Data shown
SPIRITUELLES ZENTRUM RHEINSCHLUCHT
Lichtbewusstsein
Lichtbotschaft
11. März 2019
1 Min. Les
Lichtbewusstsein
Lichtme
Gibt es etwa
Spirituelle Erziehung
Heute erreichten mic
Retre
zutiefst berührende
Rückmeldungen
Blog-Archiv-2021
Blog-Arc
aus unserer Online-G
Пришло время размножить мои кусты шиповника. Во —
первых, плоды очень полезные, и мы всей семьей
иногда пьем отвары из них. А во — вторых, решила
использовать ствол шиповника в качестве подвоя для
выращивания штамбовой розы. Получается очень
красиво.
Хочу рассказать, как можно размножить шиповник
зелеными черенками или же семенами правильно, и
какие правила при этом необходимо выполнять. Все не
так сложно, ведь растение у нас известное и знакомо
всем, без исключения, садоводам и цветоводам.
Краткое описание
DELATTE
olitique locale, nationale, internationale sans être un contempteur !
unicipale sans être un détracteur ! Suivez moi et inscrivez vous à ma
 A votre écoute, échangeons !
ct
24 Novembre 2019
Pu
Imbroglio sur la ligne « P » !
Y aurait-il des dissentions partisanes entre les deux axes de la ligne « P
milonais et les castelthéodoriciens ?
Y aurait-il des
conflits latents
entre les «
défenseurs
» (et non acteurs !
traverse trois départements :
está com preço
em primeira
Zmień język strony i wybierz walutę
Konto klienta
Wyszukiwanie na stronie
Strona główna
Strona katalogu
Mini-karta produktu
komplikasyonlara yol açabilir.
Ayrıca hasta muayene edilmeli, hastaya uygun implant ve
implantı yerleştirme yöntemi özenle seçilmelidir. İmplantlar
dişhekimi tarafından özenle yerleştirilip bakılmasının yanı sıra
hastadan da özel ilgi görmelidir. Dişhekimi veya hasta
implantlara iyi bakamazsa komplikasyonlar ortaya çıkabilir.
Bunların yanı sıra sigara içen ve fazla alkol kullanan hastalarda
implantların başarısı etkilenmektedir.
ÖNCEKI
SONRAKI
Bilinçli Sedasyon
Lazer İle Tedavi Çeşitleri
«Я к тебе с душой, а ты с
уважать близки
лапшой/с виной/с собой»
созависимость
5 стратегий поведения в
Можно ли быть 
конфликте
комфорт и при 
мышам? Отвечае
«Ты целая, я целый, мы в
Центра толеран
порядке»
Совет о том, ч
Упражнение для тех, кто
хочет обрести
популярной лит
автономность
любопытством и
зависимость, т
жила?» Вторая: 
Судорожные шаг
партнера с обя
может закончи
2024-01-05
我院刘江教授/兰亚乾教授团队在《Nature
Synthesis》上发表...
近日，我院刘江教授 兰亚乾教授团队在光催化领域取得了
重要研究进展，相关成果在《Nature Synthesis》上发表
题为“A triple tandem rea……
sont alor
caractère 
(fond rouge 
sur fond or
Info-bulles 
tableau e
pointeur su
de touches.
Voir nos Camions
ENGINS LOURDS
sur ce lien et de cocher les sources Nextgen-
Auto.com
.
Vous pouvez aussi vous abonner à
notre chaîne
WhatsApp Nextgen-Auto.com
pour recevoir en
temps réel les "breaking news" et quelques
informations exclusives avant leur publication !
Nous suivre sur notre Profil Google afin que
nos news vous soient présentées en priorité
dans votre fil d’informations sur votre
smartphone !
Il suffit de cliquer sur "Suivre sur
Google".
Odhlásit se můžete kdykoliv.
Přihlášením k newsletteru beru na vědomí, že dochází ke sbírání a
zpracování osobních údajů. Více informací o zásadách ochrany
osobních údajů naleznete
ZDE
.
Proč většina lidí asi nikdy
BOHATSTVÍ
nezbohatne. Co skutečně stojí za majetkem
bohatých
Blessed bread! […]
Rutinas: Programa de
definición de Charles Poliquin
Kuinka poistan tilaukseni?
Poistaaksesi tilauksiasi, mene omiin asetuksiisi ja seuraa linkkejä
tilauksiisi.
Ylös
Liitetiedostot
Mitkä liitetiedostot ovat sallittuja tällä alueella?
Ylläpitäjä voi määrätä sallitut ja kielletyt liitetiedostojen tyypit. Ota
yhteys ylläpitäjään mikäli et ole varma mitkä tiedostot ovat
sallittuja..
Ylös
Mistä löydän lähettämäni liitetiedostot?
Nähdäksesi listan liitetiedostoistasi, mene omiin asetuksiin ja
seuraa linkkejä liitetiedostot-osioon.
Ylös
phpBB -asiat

---

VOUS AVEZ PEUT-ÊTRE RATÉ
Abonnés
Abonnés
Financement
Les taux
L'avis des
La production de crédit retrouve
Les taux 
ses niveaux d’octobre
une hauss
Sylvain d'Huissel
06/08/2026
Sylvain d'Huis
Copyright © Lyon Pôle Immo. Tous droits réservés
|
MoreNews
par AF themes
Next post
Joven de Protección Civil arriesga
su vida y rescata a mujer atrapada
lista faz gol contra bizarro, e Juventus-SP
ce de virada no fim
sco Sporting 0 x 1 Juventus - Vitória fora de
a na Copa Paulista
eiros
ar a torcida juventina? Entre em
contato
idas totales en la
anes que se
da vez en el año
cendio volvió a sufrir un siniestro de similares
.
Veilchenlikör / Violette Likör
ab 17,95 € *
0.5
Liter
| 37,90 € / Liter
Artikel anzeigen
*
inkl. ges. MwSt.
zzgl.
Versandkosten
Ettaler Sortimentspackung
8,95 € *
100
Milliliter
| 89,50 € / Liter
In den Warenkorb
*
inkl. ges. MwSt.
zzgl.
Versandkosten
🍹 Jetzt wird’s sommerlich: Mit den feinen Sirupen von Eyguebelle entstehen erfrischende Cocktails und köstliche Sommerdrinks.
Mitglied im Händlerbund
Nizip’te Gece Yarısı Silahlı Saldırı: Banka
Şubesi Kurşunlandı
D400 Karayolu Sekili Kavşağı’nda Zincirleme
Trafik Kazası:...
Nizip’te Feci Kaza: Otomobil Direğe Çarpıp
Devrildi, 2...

==

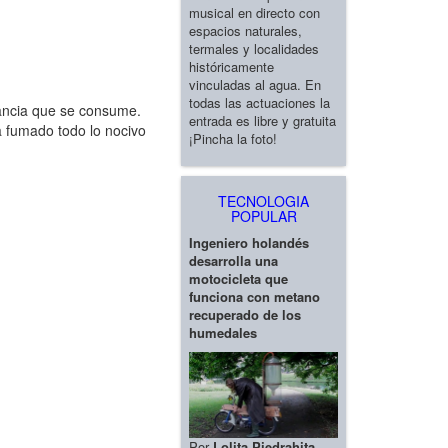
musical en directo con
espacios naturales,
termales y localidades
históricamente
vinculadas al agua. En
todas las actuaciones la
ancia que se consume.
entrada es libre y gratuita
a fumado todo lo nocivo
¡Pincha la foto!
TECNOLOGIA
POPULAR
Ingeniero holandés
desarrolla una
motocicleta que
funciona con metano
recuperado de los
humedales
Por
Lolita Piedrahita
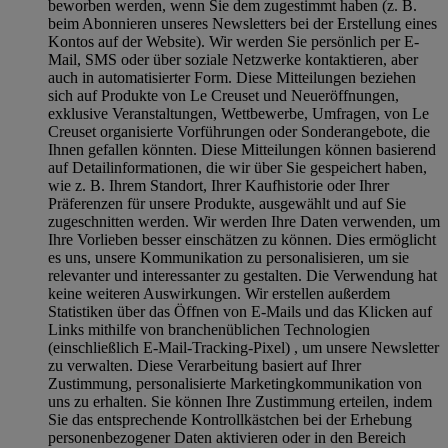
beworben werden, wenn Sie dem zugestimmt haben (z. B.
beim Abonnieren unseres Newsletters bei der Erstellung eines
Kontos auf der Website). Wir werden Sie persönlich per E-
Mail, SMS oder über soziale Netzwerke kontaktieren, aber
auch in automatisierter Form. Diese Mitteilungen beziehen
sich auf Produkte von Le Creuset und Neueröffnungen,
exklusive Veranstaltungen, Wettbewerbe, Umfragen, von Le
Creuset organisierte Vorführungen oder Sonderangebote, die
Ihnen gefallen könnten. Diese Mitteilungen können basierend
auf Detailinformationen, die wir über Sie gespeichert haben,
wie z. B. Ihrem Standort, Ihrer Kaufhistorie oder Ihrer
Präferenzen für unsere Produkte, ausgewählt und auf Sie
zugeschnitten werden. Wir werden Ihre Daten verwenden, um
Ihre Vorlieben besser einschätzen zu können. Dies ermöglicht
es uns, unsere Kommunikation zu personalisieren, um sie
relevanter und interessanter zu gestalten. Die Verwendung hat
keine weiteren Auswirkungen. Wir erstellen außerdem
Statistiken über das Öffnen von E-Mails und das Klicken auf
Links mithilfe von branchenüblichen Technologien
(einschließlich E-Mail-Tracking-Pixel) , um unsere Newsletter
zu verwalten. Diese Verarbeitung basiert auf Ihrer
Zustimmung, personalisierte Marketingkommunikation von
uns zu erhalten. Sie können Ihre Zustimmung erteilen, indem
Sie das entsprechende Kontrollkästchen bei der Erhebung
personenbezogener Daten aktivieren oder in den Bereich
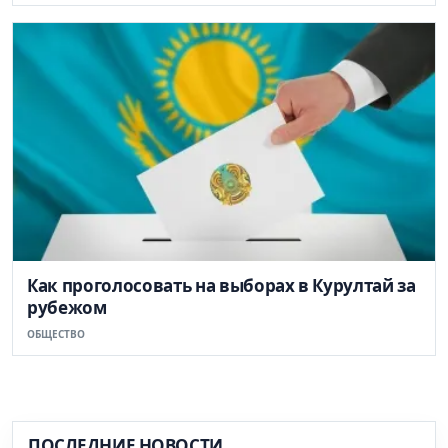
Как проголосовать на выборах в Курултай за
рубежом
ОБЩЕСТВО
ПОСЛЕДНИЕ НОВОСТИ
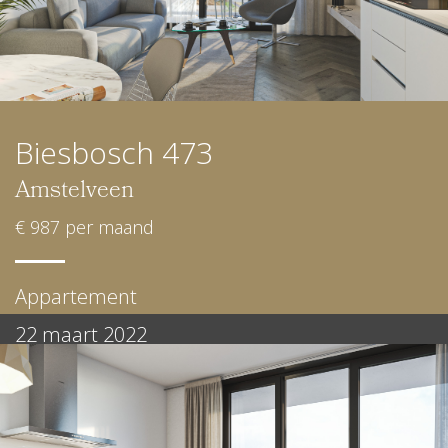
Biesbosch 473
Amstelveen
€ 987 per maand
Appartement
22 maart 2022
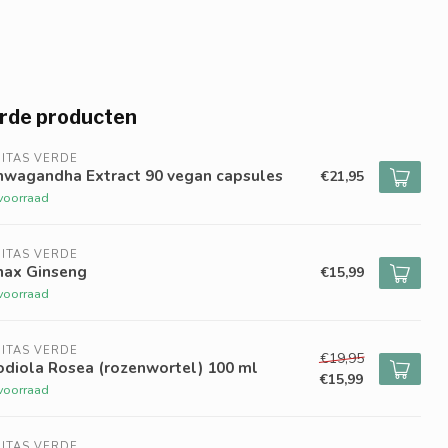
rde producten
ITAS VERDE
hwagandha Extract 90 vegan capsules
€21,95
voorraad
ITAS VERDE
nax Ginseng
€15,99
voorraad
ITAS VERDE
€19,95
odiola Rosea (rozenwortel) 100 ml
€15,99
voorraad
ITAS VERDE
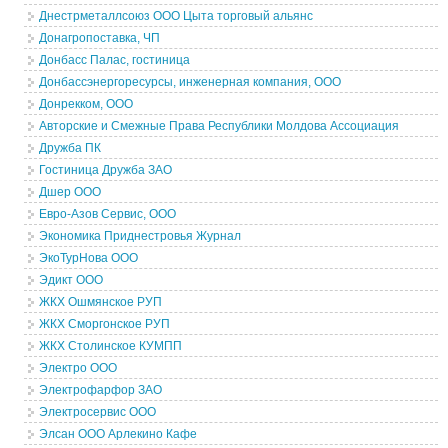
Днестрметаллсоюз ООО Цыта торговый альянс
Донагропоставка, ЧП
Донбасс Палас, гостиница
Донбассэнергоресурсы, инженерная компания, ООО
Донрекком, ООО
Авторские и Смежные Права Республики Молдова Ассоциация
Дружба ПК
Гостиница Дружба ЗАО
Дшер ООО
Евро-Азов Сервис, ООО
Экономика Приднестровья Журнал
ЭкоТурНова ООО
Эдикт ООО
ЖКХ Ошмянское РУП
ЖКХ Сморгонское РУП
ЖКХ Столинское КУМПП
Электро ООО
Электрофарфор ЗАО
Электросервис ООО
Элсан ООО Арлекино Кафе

Work required
Set down exactly the lines of the data above, beginning with the line that has "SPIRITUELLES ZENTRUM RHEINSCHLUCHT" and ending with the line that has "Bilinçli Sedasyon", and no others.

Answer to the exercise
SPIRITUELLES ZENTRUM RHEINSCHLUCHT
Lichtbewusstsein
Lichtbotschaft
11. März 2019
1 Min. Les
Lichtbewusstsein
Lichtme
Gibt es etwa
Spirituelle Erziehung
Heute erreichten mic
Retre
zutiefst berührende
Rückmeldungen
Blog-Archiv-2021
Blog-Arc
aus unserer Online-G
Пришло время размножить мои кусты шиповника. Во —
первых, плоды очень полезные, и мы всей семьей
иногда пьем отвары из них. А во — вторых, решила
использовать ствол шиповника в качестве подвоя для
выращивания штамбовой розы. Получается очень
красиво.
Хочу рассказать, как можно размножить шиповник
зелеными черенками или же семенами правильно, и
какие правила при этом необходимо выполнять. Все не
так сложно, ведь растение у нас известное и знакомо
всем, без исключения, садоводам и цветоводам.
Краткое описание
DELATTE
olitique locale, nationale, internationale sans être un contempteur !
unicipale sans être un détracteur ! Suivez moi et inscrivez vous à ma
 A votre écoute, échangeons !
ct
24 Novembre 2019
Pu
Imbroglio sur la ligne « P » !
Y aurait-il des dissentions partisanes entre les deux axes de la ligne « P
milonais et les castelthéodoriciens ?
Y aurait-il des
conflits latents
entre les «
défenseurs
» (et non acteurs !
traverse trois départements :
está com preço
em primeira
Zmień język strony i wybierz walutę
Konto klienta
Wyszukiwanie na stronie
Strona główna
Strona katalogu
Mini-karta produktu
komplikasyonlara yol açabilir.
Ayrıca hasta muayene edilmeli, hastaya uygun implant ve
implantı yerleştirme yöntemi özenle seçilmelidir. İmplantlar
dişhekimi tarafından özenle yerleştirilip bakılmasının yanı sıra
hastadan da özel ilgi görmelidir. Dişhekimi veya hasta
implantlara iyi bakamazsa komplikasyonlar ortaya çıkabilir.
Bunların yanı sıra sigara içen ve fazla alkol kullanan hastalarda
implantların başarısı etkilenmektedir.
ÖNCEKI
SONRAKI
Bilinçli Sedasyon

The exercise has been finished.